Eigentlich habe ich drei Leben gelebt. Das erste reichte bis 1917,
das zweite umfasst die Zeit als Oberbürgermeister in Köln,
und das dritte nun, das begann nach dem Zusammenbruch.

Adenauer, fünf Jahre nach der Gründung des Bismarckschen Reichs geboren, wächst mit drei Geschwistern in Köln als Sohn eines Justizsekretärs auf. Die Verhältnisse sind beengt: "Bis zu meinem 17. Lebensjahr musste ich mit einem meiner Brüder das Bett teilen." Der Vater, Sohn eines Bäckers, war in der Schlacht von Königgrätz schwer verwundet und danach zum Leutnant ernannt worden. Er erzieht seine Kinder im Geiste spartanischer Lebensführung und in schlichter, gottergebener katholischer Frömmigkeit. Dass man aus eigener Tüchtigkeit seinen Platz in der Gesellschaft verbessern kann, allerdings nicht diese selbst, wird eine lebenslange Überzeugung Adenauers bleiben. Ausgestattet mit dem Glauben an die göttliche Rechtschaffenheit des Irdischen, musste ihm jede Revolution nicht nur frevelhaft, sondern auch sinnlos erscheinen. So lautet auch später der erfolgreichste Wahl-Slogan des Politikers: "Nur keine Experimente".

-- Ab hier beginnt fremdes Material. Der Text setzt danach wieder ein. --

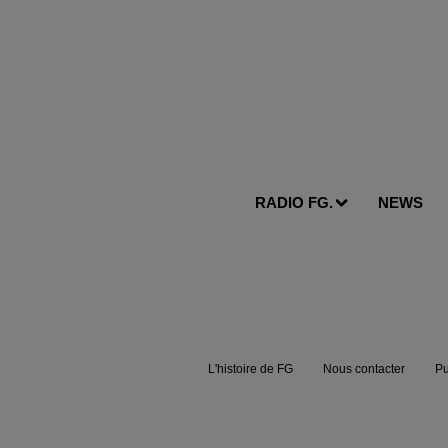
RADIO FG.
NEWS
L'histoire de FG
Nous contacter
Pu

Der Vater kann ein Stipendium erwirken, das es Adenauer erlaubt, drei Jahre lang in München, Freiburg und Bonn Rechtswissenschaften zu studieren. Im Assessorexamen erhält der ehrgeizige Jurist nur die Note "ausreichend", was ihm eine Richterkarriere unmöglich macht. Da er aber erfolgreich im Büro des Rechtsanwaltes Kausen arbeitet, der als Vorsitzender der Kölner Zentrumspartei über großen Einfluss im Stadtparlament verfügt, wird ihm der Weg zu den höchsten kommunalen Ämtern geebnet. Im Tennisclub "Pudelnaß" lernt er seine künftige Frau Emma Weyer kennen. Durch sie und die Heirat 1904 findet der 28-jährige Gerichtsassessor Eingang in die Welt des Kölner Bürgertums. Im Jahre 1906 tritt Adenauer sein erstes politisches Amt als Mitglied der Zentrumspartei an.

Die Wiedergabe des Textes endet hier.